Step 1: 0b1010 << 28 = 0xA0000000
Step 2: 0xA0000000 >> 28 (arithmetic) = 0xFFFFFFFA = -6

Result: -6

6. Byte Packing and Unpacking

Pack Bytes

Combine four individual bytes into a single 32-bit integer by shifting and OR-ing:

# pack_bytes_s: combine 4 bytes into 32-bit value
# a0 = b3 (MSB), a1 = b2, a2 = b1, a3 = b0 (LSB)

pack_bytes_s:
    mv t0, a0           # val = b3
    slli t0, t0, 8      # val <<= 8
    or t0, t0, a1       # val |= b2
    slli t0, t0, 8      # val <<= 8
    or t0, t0, a2       # val |= b1
    slli t0, t0, 8      # val <<= 8
    or t0, t0, a3       # val |= b0
    mv a0, t0           # return val
    ret

How it works: Start with the most significant byte, shift left 8 to make room, OR in the next byte. Repeat until all four bytes are packed.

Unpack Bytes

Extract individual bytes from a 32-bit integer into an array:

# unpack_bytes_s: split value into byte array
# a0 = value
# a1 = array of uint32_t (4 elements)

unpack_bytes_s:
    li t0, 0                # loop index
    li t1, 4                # loop limit
unpack_loop:
    beq t0, t1, unpack_done
    andi t2, a0, 0xFF       # mask off low byte
    sw t2, (a1)             # *arr = byte
    srli a0, a0, 8          # shift to next byte
    addi t0, t0, 1          # i++
    addi a1, a1, 4          # advance array pointer
    j unpack_loop
unpack_done:
    ret

How it works: Use andi with 0xFF to isolate the lowest byte, store it, then shift right by 8 to bring the next byte into position. The loop processes bytes from LSB to MSB.


Key Concepts

Concept Description
Endianness Byte ordering in memory; RISC-V is little-endian (LSB at lowest address)
lb / lbu Load byte with sign extension / load byte unsigned (zero extension)
sb Store the low byte of a register to memory
Null termination C strings end with a 0x00 byte; loops check for this to find string end
and, or, xor, not Bitwise operations: AND, OR, XOR, bitwise complement
Logical shift (sll, srl) Shift that fills vacated bits with zeros
Arithmetic shift (sra) Right shift that fills vacated bits with the sign bit
Bit mask Pattern of bits used to extract specific bit positions: (1 << len) - 1
Sign extension Extending a value to more bits while preserving its signed interpretation

Practice Problems

Problem 1: Population Count (popcount)

Write RISC-V assembly to count the number of 1-bits in a 32-bit value.

Click to reveal solution
.global popcount_s

# a0 = value to count bits in
# Returns count in a0

popcount_s:
    li t0, 0            # count = 0
    li t1, 32           # loop limit
    li t2, 0            # loop index
popcount_loop:
    beq t2, t1, popcount_done
    andi t3, a0, 1      # Check LSB
    add t0, t0, t3      # count += LSB
    srli a0, a0, 1      # Shift right
    addi t2, t2, 1      # i++
    j popcount_loop
popcount_done:
    mv a0, t0           # Return count
    ret
Check LSB with `andi`, add it to the count, shift right to expose the next bit. Repeat 32 times.

Problem 2: Extract Nibble

Extract the nibble (4 bits) at position n from a 32-bit value (n=0 is bits 0–3, n=1 is bits 4–7, etc.).

Click to reveal solution
.global get_nibble_s

# a0 = value
# a1 = nibble position (0-7)
# Returns nibble value (0-15)

get_nibble_s:
    slli t0, a1, 2      # t0 = n * 4 (bit position)
    srl t1, a0, t0      # Shift nibble to position 0
    andi a0, t1, 0xF    # Mask to 4 bits
    ret
Multiply the nibble index by 4 to get the bit position, shift right, then mask with `0xF`.

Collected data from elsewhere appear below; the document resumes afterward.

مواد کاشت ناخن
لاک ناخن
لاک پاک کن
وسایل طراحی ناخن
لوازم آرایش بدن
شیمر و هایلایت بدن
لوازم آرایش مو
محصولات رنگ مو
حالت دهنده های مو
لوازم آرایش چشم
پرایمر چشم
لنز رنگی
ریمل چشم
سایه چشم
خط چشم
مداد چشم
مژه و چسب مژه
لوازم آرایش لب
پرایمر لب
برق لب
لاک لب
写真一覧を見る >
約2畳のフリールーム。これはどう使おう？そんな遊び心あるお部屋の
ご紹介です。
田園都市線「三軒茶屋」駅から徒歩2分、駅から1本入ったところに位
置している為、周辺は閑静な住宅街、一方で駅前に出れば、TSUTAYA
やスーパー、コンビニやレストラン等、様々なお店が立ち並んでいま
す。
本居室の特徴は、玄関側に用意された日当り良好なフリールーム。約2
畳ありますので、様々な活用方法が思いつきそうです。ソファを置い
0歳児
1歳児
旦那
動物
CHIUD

Problem 3: Case Conversion

Write assembly to convert a lowercase ASCII character to uppercase. Return non-lowercase characters unchanged.

Click to reveal solution
.global toupper_s

# a0 = character
# Returns uppercase version (or unchanged if not lowercase)

toupper_s:
    li t0, 'a'          # 97
    blt a0, t0, toupper_done  # if ch < 'a', return unchanged
    li t0, 'z'          # 122
    bgt a0, t0, toupper_done  # if ch > 'z', return unchanged
    addi a0, a0, -32    # Convert: 'a' - 'A' = 32
toupper_done:
    ret
ASCII lowercase letters are 97–122, uppercase are 65–90. The difference is exactly 32.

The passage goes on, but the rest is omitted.